Data shown below:

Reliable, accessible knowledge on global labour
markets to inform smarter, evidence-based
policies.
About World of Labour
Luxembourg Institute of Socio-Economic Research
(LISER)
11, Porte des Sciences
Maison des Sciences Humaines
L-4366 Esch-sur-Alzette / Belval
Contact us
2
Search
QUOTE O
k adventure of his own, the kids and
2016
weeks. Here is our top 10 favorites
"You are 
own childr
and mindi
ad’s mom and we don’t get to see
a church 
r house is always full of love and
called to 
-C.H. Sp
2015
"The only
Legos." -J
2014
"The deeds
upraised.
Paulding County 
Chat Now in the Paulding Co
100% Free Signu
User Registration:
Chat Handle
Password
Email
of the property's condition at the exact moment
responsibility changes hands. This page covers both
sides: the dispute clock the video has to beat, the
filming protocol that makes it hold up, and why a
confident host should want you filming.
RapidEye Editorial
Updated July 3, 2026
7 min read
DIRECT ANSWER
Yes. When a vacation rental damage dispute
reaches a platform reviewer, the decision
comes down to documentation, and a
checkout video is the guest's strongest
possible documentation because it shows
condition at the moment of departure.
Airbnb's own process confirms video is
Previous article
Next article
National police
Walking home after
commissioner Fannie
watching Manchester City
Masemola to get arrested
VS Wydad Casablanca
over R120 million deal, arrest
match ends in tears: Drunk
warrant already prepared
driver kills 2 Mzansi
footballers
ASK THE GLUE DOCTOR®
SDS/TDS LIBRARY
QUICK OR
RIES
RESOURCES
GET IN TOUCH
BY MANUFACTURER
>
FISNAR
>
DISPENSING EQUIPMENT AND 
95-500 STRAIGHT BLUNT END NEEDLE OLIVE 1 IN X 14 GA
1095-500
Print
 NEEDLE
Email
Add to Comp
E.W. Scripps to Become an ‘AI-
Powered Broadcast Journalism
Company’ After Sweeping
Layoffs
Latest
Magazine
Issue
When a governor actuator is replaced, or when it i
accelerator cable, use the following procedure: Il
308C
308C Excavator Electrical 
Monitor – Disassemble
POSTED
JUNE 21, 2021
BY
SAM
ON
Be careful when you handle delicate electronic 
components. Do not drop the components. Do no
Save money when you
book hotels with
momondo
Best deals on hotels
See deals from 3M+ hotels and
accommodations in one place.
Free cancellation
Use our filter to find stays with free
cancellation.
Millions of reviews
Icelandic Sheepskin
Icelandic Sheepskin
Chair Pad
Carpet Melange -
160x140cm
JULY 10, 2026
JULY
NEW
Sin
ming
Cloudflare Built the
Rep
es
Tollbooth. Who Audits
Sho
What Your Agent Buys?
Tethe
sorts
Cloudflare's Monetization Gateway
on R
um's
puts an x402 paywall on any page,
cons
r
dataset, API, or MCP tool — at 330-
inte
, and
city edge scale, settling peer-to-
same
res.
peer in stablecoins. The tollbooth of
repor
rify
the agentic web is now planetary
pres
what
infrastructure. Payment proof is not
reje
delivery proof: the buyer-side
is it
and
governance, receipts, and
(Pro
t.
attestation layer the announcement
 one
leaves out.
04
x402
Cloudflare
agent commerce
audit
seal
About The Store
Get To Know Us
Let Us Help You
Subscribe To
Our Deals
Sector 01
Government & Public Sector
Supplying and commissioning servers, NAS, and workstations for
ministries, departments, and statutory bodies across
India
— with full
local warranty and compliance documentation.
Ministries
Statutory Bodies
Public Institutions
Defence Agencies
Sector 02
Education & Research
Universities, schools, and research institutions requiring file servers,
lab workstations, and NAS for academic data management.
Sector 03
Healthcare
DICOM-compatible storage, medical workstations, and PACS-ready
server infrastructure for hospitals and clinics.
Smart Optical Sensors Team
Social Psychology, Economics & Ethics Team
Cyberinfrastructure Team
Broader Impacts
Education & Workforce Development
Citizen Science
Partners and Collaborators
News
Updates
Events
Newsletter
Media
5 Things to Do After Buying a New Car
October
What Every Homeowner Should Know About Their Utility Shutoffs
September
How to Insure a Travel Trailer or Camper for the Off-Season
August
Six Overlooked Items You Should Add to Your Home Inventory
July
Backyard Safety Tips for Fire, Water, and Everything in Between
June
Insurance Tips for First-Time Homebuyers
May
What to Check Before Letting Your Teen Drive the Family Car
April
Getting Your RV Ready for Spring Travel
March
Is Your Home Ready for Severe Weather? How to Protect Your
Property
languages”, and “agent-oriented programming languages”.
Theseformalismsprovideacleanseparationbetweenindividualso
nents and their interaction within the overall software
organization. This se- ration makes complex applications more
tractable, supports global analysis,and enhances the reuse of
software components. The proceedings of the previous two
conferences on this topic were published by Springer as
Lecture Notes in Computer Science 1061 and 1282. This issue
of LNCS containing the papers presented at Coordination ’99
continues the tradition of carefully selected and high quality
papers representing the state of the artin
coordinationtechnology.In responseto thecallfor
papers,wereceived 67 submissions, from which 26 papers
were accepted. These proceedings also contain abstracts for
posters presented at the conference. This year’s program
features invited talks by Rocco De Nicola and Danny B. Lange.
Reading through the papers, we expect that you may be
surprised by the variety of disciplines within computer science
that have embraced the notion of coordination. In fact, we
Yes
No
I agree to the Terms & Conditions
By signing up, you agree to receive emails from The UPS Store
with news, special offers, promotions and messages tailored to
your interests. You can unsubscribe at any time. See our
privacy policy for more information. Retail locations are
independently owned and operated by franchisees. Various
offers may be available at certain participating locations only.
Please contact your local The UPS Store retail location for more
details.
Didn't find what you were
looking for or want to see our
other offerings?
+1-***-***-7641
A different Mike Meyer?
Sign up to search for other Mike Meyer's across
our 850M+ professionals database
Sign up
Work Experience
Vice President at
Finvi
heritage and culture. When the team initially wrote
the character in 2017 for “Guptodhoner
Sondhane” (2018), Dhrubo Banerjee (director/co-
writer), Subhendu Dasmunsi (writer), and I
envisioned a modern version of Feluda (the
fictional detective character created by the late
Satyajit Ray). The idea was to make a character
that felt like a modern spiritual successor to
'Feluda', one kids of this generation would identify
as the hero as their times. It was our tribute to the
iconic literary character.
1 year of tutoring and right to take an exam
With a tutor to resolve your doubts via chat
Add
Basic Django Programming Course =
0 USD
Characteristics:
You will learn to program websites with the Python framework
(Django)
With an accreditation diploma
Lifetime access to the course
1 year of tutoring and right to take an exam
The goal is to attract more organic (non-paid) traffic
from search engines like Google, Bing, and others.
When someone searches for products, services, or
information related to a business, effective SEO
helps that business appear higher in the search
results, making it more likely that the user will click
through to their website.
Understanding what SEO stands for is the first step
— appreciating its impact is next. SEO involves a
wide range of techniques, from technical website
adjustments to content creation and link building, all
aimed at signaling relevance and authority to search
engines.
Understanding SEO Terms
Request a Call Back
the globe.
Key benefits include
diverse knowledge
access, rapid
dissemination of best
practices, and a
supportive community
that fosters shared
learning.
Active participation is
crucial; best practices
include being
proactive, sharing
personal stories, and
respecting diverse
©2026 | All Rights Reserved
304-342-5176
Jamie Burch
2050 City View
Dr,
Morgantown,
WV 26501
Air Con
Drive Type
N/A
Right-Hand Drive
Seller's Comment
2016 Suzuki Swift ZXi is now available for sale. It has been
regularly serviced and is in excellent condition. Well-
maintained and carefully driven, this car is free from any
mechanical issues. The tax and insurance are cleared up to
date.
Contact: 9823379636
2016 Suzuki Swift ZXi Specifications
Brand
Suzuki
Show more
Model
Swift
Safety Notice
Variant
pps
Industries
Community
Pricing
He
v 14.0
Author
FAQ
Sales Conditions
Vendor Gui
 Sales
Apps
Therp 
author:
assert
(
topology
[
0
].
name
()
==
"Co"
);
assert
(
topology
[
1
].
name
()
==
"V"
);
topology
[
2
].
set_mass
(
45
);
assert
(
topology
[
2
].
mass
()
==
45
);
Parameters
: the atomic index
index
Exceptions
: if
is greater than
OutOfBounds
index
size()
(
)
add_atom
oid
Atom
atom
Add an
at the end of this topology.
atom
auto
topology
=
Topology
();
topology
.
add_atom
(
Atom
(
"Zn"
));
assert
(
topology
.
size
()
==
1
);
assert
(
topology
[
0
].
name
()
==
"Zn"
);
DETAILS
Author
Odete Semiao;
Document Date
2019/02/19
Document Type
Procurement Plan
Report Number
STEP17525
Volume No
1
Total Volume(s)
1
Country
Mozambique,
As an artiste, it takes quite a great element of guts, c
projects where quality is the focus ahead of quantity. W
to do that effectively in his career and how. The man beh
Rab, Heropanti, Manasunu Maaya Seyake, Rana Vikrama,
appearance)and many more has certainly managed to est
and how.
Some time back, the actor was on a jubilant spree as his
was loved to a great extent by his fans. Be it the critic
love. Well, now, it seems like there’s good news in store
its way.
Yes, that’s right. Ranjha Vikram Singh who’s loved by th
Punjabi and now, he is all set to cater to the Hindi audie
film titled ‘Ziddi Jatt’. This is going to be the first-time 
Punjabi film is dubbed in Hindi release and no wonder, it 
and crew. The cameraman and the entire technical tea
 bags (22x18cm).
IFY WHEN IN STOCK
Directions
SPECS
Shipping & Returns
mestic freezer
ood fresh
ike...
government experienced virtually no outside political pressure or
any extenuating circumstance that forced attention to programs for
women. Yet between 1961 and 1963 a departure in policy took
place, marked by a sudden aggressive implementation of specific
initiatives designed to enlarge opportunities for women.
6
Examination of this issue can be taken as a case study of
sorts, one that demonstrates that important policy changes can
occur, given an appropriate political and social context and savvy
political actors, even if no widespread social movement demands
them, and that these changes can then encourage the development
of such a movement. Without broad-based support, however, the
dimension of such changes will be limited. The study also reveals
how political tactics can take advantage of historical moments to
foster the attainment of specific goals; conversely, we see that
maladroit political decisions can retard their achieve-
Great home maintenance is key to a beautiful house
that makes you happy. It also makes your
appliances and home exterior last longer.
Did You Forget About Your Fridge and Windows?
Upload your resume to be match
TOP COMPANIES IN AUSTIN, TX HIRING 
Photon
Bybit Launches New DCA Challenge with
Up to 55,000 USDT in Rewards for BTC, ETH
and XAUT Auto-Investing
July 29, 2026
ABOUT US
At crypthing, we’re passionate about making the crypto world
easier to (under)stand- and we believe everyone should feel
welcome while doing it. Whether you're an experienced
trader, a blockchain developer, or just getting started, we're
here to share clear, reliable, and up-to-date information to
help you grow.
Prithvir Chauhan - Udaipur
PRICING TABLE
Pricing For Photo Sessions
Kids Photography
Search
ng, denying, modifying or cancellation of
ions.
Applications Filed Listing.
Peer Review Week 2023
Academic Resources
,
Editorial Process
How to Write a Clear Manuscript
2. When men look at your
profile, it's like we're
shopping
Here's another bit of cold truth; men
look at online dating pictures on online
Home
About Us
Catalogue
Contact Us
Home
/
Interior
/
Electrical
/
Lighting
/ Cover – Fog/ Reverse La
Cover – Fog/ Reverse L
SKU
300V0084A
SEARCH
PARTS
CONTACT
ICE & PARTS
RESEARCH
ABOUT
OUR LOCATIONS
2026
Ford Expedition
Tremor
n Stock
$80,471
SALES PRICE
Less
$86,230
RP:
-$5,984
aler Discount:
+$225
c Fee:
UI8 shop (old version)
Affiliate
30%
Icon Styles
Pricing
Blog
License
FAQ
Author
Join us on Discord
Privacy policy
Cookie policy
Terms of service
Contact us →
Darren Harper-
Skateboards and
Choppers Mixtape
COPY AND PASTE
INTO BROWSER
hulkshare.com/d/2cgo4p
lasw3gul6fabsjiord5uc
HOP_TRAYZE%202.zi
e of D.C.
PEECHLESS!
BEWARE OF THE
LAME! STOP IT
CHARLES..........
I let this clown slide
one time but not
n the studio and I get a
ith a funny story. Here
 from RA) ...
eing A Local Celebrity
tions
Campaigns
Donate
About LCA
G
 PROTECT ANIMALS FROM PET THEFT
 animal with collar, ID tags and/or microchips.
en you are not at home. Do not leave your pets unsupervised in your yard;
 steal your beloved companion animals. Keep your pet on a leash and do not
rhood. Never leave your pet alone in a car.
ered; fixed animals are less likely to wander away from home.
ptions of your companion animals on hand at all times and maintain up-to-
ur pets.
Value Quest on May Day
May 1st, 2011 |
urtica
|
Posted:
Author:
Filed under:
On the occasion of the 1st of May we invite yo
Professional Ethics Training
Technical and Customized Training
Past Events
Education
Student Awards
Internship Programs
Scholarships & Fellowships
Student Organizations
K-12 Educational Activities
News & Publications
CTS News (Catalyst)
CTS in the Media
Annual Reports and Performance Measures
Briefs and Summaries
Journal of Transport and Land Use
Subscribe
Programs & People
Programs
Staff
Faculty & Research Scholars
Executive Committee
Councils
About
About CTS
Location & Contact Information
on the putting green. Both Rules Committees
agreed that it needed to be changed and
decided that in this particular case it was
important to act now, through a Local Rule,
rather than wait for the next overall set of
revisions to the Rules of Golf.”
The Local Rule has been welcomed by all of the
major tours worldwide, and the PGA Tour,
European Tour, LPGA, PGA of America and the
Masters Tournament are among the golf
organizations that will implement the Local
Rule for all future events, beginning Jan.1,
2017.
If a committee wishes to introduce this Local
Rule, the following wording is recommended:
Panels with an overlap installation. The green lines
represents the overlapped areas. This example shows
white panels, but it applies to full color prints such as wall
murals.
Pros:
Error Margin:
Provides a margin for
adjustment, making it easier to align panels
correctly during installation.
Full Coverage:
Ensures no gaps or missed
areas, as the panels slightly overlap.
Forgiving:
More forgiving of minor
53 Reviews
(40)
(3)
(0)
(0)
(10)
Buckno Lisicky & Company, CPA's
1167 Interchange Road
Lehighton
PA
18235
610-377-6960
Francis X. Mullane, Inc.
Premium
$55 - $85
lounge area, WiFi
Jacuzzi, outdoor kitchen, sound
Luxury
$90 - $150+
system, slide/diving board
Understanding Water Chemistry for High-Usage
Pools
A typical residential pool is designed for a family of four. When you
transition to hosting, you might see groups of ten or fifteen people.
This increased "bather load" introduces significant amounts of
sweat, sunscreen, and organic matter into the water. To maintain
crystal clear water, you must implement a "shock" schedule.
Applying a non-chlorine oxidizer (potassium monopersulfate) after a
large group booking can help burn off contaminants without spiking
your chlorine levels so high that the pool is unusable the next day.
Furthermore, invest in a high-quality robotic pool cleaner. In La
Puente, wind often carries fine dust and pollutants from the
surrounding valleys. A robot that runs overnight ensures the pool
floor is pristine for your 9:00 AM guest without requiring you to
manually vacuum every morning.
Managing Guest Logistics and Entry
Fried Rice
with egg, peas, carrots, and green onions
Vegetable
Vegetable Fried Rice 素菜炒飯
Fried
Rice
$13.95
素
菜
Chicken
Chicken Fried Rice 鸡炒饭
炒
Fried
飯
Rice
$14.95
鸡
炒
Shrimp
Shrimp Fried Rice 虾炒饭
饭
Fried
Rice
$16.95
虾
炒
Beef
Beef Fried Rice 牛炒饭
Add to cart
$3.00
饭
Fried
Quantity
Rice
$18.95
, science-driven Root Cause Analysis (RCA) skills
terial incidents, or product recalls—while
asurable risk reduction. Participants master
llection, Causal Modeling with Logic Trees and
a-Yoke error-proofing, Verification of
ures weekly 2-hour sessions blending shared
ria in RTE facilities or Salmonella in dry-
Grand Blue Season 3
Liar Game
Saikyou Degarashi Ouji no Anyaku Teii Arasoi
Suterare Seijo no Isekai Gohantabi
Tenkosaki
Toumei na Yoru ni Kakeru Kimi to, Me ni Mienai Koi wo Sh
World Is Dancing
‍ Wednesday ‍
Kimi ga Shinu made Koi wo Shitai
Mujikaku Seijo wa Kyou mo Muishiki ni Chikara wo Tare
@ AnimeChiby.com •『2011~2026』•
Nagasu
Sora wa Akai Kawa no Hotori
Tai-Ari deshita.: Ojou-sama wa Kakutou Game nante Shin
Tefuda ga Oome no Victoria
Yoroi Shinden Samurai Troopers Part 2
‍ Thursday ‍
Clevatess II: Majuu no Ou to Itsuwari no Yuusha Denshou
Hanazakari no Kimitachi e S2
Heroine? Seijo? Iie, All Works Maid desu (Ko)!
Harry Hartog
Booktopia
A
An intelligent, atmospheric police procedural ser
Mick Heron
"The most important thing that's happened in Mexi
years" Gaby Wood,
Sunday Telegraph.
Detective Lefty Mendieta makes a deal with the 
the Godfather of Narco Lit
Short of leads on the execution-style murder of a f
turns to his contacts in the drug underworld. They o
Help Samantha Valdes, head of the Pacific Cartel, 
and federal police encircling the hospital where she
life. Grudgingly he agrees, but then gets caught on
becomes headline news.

End of Data shown.

**What the task requires:** Transcribe exactly, and only, the lines that extend from the one containing "the Godfather of Narco Lit" to the end of the records above, inclusive of both.

**Solution for this task:**
the Godfather of Narco Lit
Short of leads on the execution-style murder of a f
turns to his contacts in the drug underworld. They o
Help Samantha Valdes, head of the Pacific Cartel, 
and federal police encircling the hospital where she
life. Grudgingly he agrees, but then gets caught on
becomes headline news.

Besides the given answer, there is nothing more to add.